This morning's fog was a tricksy one. Around the house there wasn't any. However, Orwell is the high spot of the local area. Once I left the village it was like driving into night. If night was a dark wall of mist.
By the time I reached Pymatuning Lake, the mist had retreated, and broken into areas of light and dark patches. Clearly the top of the mist was like a cumulous cloud hugging the ground. Visibility on the lake's glassy waters went about a hundred yards across the water, with maybe 30 or going up. The light dimmed on the causeway and islands loomed in shadows out there. It was the kind of atmosphere where you expect to see the lake monster's long neck gracefully arching out of the water.
Into work and the buzzsaw.
Last night I sat looking at a blank computer screen (okay, a blank window on the computer, but you know what I mean) for about twenty minutes waiting for the words forming in my head to line up and pour out my fingers. It wasn't so much writer's block, I know what I need to write and what I want to write, it just wouldn't flow out from the head. Sometimes I get parts of a story that the editors inside my eyes say, "you shouldn't say that" or "that's just mean" or "people will think you're weird because you put that to paper." Those are the gremlins as they gibber. There's also rust along the channels.

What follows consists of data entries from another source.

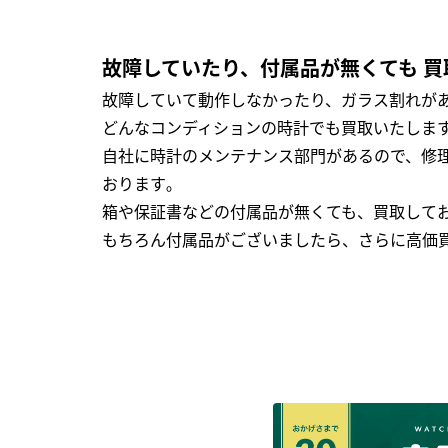
故障していたり、付属品が無くても 買
故障していて動作しなかったり、ガラス割れがあ
どんなコンディションの時計でも買取いたします
自社に時計のメンテナンス部門があるので、修理
おります｡
箱や保証書などの付属品が無くても、買取して
もちろん付属品がございましたら、さらに高価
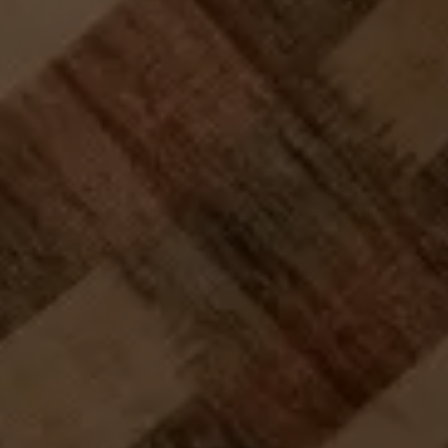
The Wedding of
ROY
BUNGA
TABANAN | 3 November 2024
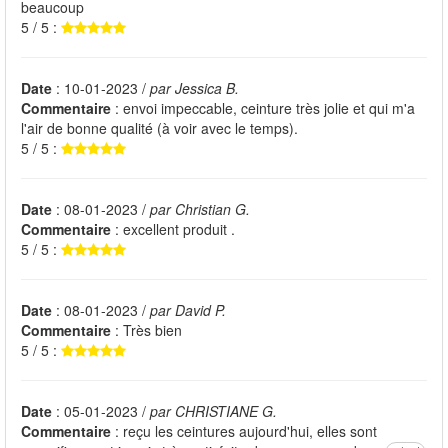
beaucoup
5 / 5 :
Date
: 10-01-2023 /
par Jessica B.
Commentaire
: envoi impeccable, ceinture très jolie et qui m'a
l'air de bonne qualité (à voir avec le temps).
5 / 5 :
Date
: 08-01-2023 /
par Christian G.
Commentaire
: excellent produit .
5 / 5 :
Date
: 08-01-2023 /
par David P.
Commentaire
: Très bien
5 / 5 :
Date
: 05-01-2023 /
par CHRISTIANE G.
Commentaire
: reçu les ceintures aujourd'hui, elles sont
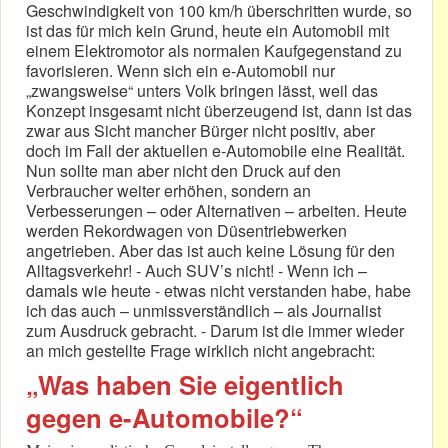
Geschwindigkeit von 100 km/h überschritten wurde, so
ist das für mich kein Grund, heute ein Automobil mit
einem Elektromotor als normalen Kaufgegenstand zu
favorisieren. Wenn sich ein e-Automobil nur
„zwangsweise“ unters Volk bringen lässt, weil das
Konzept insgesamt nicht überzeugend ist, dann ist das
zwar aus Sicht mancher Bürger nicht positiv, aber
doch im Fall der aktuellen e-Automobile eine Realität.
Nun sollte man aber nicht den Druck auf den
Verbraucher weiter erhöhen, sondern an
Verbesserungen – oder Alternativen – arbeiten. Heute
werden Rekordwagen von Düsentriebwerken
angetrieben. Aber das ist auch keine Lösung für den
Alltagsverkehr! - Auch SUV’s nicht! - Wenn ich –
damals wie heute - etwas nicht verstanden habe, habe
ich das auch – unmissverständlich – als Journalist
zum Ausdruck gebracht. - Darum ist die immer wieder
an mich gestellte Frage wirklich nicht angebracht:
„Was haben Sie eigentlich
gegen e-Automobile?“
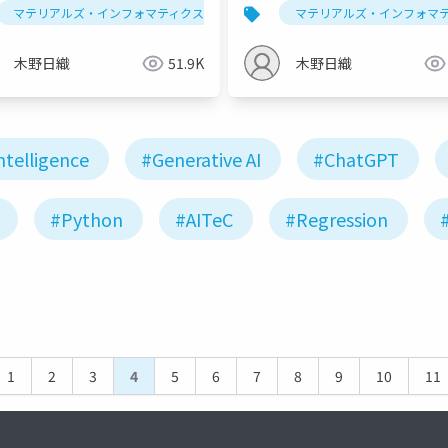
ォマティクスハンズオン第一
ンフォマティクスハンズオ
マテリアルズ・インフォマティクス
データ解析学
マテリアルズ・インフォマ
セミナー
023/07/26版）
回
木野日織
51.9K
木野日織
Intelligence
#Generative AI
#ChatGPT
#Python
#AITeC
#Regression
1
2
3
4
5
6
7
8
9
10
11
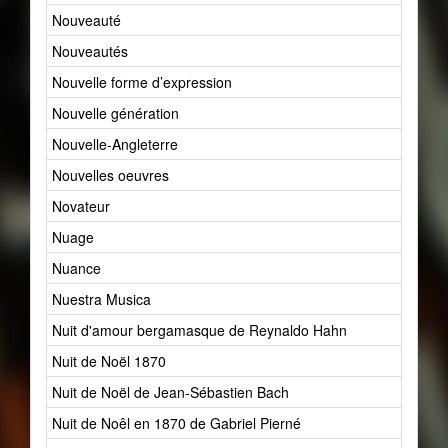
Nouveauté
437
Nouveautés
2
Nouvelle forme d’expression
1
Nouvelle génération
19
Nouvelle-Angleterre
1
Nouvelles oeuvres
0
Novateur
13
Nuage
22
Nuance
11
Nuestra Musica
1
Nuit d'amour bergamasque de Reynaldo Hahn
1
Nuit de Noël 1870
1
Nuit de Noël de Jean-Sébastien Bach
1
Nuit de Noêl en 1870 de Gabriel Pierné
1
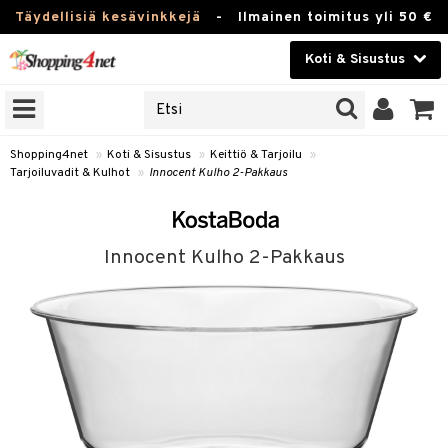
Täydellisiä kesävinkkejä
-
Ilmainen toimitus yli 50 €
Koti & Sisustus
ERKKEJÄ
Kauneudenhoito
JAT
UOTTEITA
Piilolinssit
Shopping4net
»
Koti & Sisustus
»
Keittiö & Tarjoilu
»
Tarjoiluvadit & Kulhot
»
Innocent Kulho 2-Pakkaus
Luontaistuotteet
 Tarjoilu
Apteekki
et
Innocent Kulho 2-Pakkaus
 & Karahvit
Fitness
säilytys
Koti & Sisustus
ekstiilit
Lelut, Lapsi & Vauva
välineet
Tuotemerkkejä
oneet
Kampanjat
vi, Tee & Espresso
 Mukit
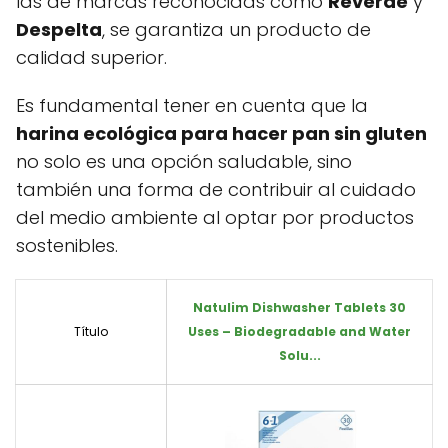
las de marcas reconocidas como
Reverde
y
Despelta
, se garantiza un producto de
calidad superior.
Es fundamental tener en cuenta que la
harina ecológica para hacer pan sin gluten
no solo es una opción saludable, sino
también una forma de contribuir al cuidado
del medio ambiente al optar por productos
sostenibles.
Natulim Dishwasher Tablets 30
Título
Uses – Biodegradable and Water
Solu...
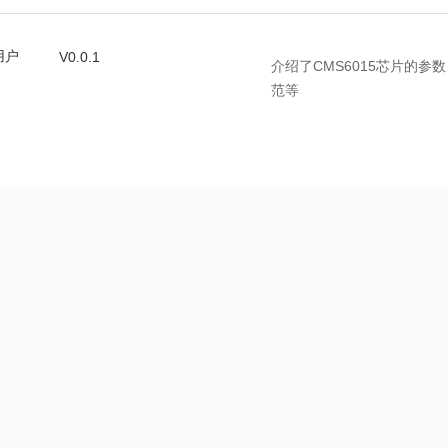
用户
V0.0.1
介绍了CMS6015芯片的
范等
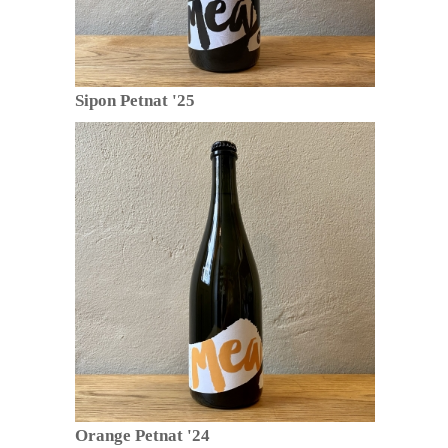
Sipon Petnat '25
Orange Petnat '24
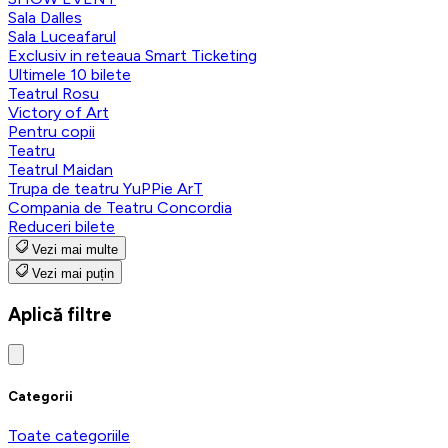
Sala Dalles
Sala Luceafarul
Exclusiv in reteaua Smart Ticketing
Ultimele 10 bilete
Teatrul Rosu
Victory of Art
Pentru copii
Teatru
Teatrul Maidan
Trupa de teatru YuPPie ArT
Compania de Teatru Concordia
Reduceri bilete
Vezi mai multe
Vezi mai puțin
Aplică filtre
Categorii
Toate categoriile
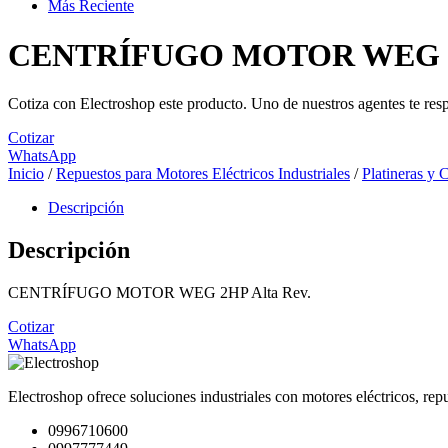
Más Reciente
CENTRÍFUGO MOTOR WEG 2H
Cotiza con Electroshop este producto. Uno de nuestros agentes te res
Cotizar
WhatsApp
Inicio
/
Repuestos para Motores Eléctricos Industriales
/
Platineras y 
Descripción
Descripción
CENTRÍFUGO MOTOR WEG 2HP Alta Rev.
Cotizar
WhatsApp
Electroshop ofrece soluciones industriales con motores eléctricos, rep
0996710600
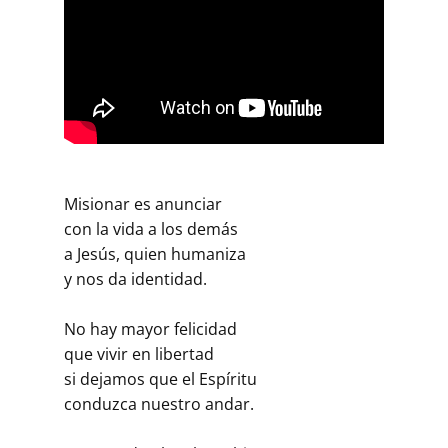
Misionar es anunciar
con la vida a los demás
a Jesús, quien humaniza
y nos da identidad.
No hay mayor felicidad
que vivir en libertad
si dejamos que el Espíritu
conduzca nuestro andar.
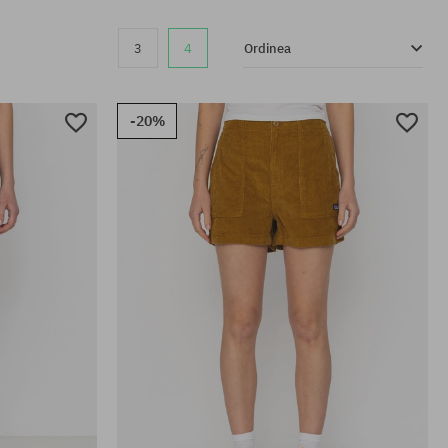
3
4
Ordinea
-20%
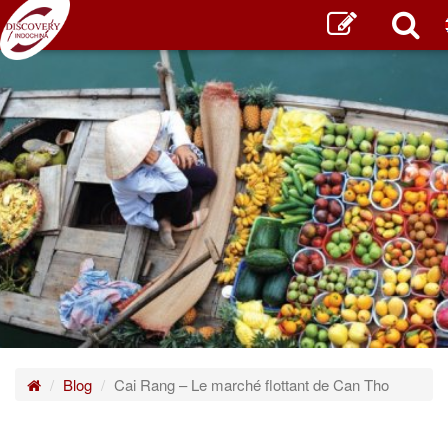
Blog
Cai Rang – Le marché flottant de Can Tho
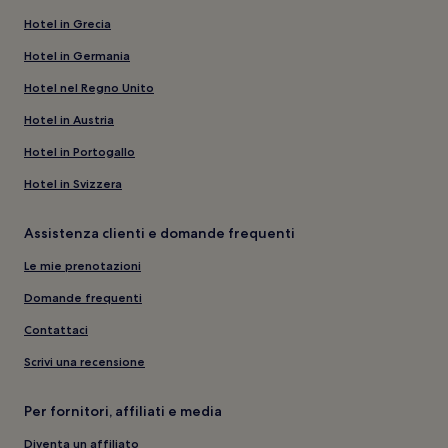
Hotel in Grecia
Hotel in Germania
Hotel nel Regno Unito
Hotel in Austria
Hotel in Portogallo
Hotel in Svizzera
Assistenza clienti e domande frequenti
Le mie prenotazioni
Domande frequenti
Contattaci
Scrivi una recensione
Per fornitori, affiliati e media
Diventa un affiliato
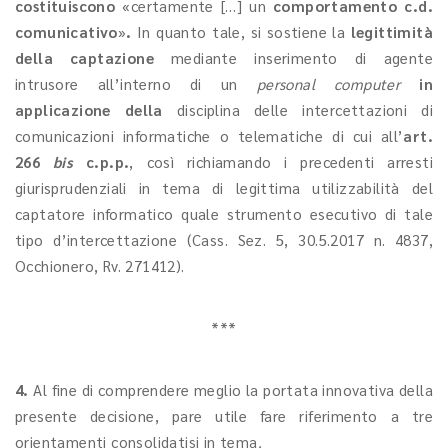
costituiscono
«certamente […] un
comportamento c.d.
comunicativo
»
.
In quanto tale, si sostiene la
legittimità
della captazione
mediante inserimento di agente
intrusore all’interno di un
personal computer
in
applicazione della
disciplina delle intercettazioni di
comunicazioni informatiche o telematiche di cui all’
art.
266
bis
c.p.p.
, così richiamando i precedenti arresti
giurisprudenziali in tema di legittima utilizzabilità del
captatore informatico quale strumento esecutivo di tale
tipo d’intercettazione (Cass. Sez. 5, 30.5.2017 n. 4837,
Occhionero, Rv. 271412).
***
4.
Al fine di comprendere meglio la portata innovativa della
presente decisione, pare utile fare riferimento a tre
orientamenti consolidatisi in tema
.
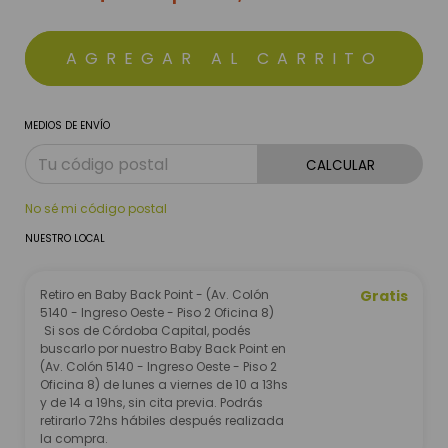
MEDIOS DE ENVÍO
CALCULAR
No sé mi código postal
NUESTRO LOCAL
Retiro en Baby Back Point - (Av. Colón
Gratis
5140 - Ingreso Oeste - Piso 2 Oficina 8)
Si sos de Córdoba Capital, podés
buscarlo por nuestro Baby Back Point en
(Av. Colón 5140 - Ingreso Oeste - Piso 2
Oficina 8) de lunes a viernes de 10 a 13hs
y de 14 a 19hs, sin cita previa. Podrás
retirarlo 72hs hábiles después realizada
la compra.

It bothered me. And obviously my brain struggled with it overnight because I woke up with the answer right in front of me. My guilt stack. I haven't been reading fiction lately. There's been way too much job related (search and research), economics, edumacational and political stuff. So I just found out that wearing headphones at work is not considered a no-no. Also, for the first time in what feels like ages, there's a fiction book in my briefcase ("Zoe's Tale" by Scalzi, if you need to know, I've been in the middle of it since Viable Paradise). Writers are first readers. If the first rule of Write Club is "everybody must write" (thank you Tobias), one of the top five would be "writers are readers."
So here's hoping I get back into it. And just as a "we're talking about it" kind of thing. I really want to get the edits to this book done soon. Because I have a bunch of books lined up to help me through the next one ("Post-rapture Industries" - or Inferno Redux). Christopher Moore's "Fool", the humorous anthology I got from Random Michelle, and a few more. And then once I'm through with that, I have a tome of Glen Cook's just waiting for when I'm ready to get back to "A Company of Ravens" (the novel that kicked my ass so many years ago, I feel it itching in the farther recesses of my mind).
With that, here's a political link. I'll need to keep reading the edumacational stuff, and I'll keep on the politics stuff (because I feel we're approaching a watershed moment that will culminate in the 2012 presidential election, which, BTW, the campaigns have already begun - and it's a moment that I think will be exceptionally painful for a lot of people - the process, not the outcome).
To that end, one link.
You know, you expect this kind of behavior from people trying to punk Conservapedia, not from one of the founders of the thing. My guess is that this really started as a "but you don't have anything against the other scientific 'theories'" conversation regarding evolution. And Andy took that concept, and ran to the ridiculous goal post with it. Touchdown. Whackaloon quotient goes up, again.
6 comments:
This may seem an odd question, but do you strictly read books the old fashioned way, or do you also enjoy books on tape? I was thinking that you could read with your ears while driving, but perhaps that might be too distracting.
I'm a visual type, but some people are auditory learners and feel the spoken word versions have an extra zing that the written works lack. (I, for one, am not among them. I'm firmly in the "in one ear and out the other" camp, although I enjoy an occasional poetry reading.)
Sheila, oh yes, I have a great library of audio books. Currently listening to Christopher Moore's "Fool". That was the point of me asking if wearing headphones was allowed. Since much of the books I like aren't completely work safe given some definitions of such. I also don't want to bother by cohorts and I want to hear the book.
And it wouldn't do to have a guest pass behind me as the phrase, "heinous fuckery" comes out of the speakers.
Oh, no! That wouldn't do at all! I remember hearing the author interviewed on NPR last year, when I was driving back home from meeting Bette at the Chardon library. Haven't gotten around to reading it yet, but I have certainly not forgotten about the book at all.
Well, it was his "A Dirty Job" that got me hooked on the audiobooks to begin with.
Reading is really important to feed your inspiration, but I think there's something in the pull of the tide and the moon cycle, or, perhaps the Perseids meteor shower that is throwing off creativity right now. I am trying to start my next book and am jumping between numerous projects without any one taking hold.
Don't listen to those editors in or outside of your head!! What can possibly be better than weird and shocking?
Porter, oh yes. Just that little bit yesterday helped me get moving again.
And there was another one of those lines with the gremlins yammering to censure me. But I should put that in a post.